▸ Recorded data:
* * * * *

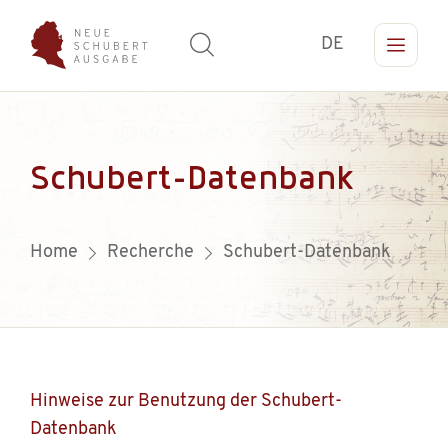
DE
Schubert-Datenbank
Home
Recherche
Schubert-Datenbank
Hinweise zur Benutzung der Schubert-
Datenbank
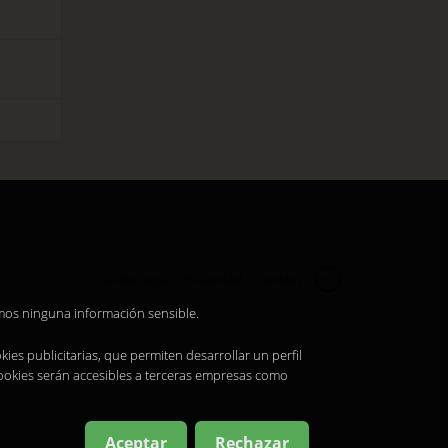
Aviso legal
Privacidad
Cookies
es
amos ninguna información sensible.
ies publicitarias, que permiten desarrollar un perfil
cookies serán accesibles a terceras empresas como
Aceptar
Rechazar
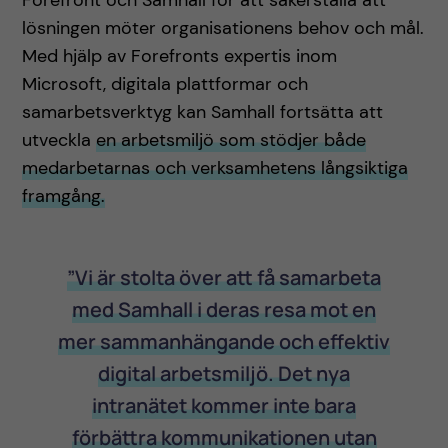
Forefront och Samhall för att säkerställa att
lösningen möter organisationens behov och mål.
Med hjälp av Forefronts expertis inom
Microsoft, digitala plattformar och
samarbetsverktyg kan Samhall fortsätta att
utveckla
en arbetsmiljö som stödjer både
medarbetarnas och verksamhetens långsiktiga
framgång.
”Vi är stolta över att få samarbeta
med Samhall i deras resa mot en
mer sammanhängande och effektiv
digital arbetsmiljö. Det nya
intranätet kommer inte bara
förbättra kommunikationen utan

* * * * *

▸ WORK TO COMPLETE: Line by line, retype the records above exactly, minus the images.

▸ FINISHED EXERCISE:
DE
Schubert-Datenbank
Home
Recherche
Schubert-Datenbank
Hinweise zur Benutzung der Schubert-
Datenbank
Aviso legal
Privacidad
Cookies
es
amos ninguna información sensible.
ies publicitarias, que permiten desarrollar un perfil
cookies serán accesibles a terceras empresas como
Aceptar
Rechazar
Forefront och Samhall för att säkerställa att
lösningen möter organisationens behov och mål.
Med hjälp av Forefronts expertis inom
Microsoft, digitala plattformar och
samarbetsverktyg kan Samhall fortsätta att
utveckla
en arbetsmiljö som stödjer både
medarbetarnas och verksamhetens långsiktiga
framgång.
”Vi är stolta över att få samarbeta
med Samhall i deras resa mot en
mer sammanhängande och effektiv
digital arbetsmiljö. Det nya
intranätet kommer inte bara
förbättra kommunikationen utan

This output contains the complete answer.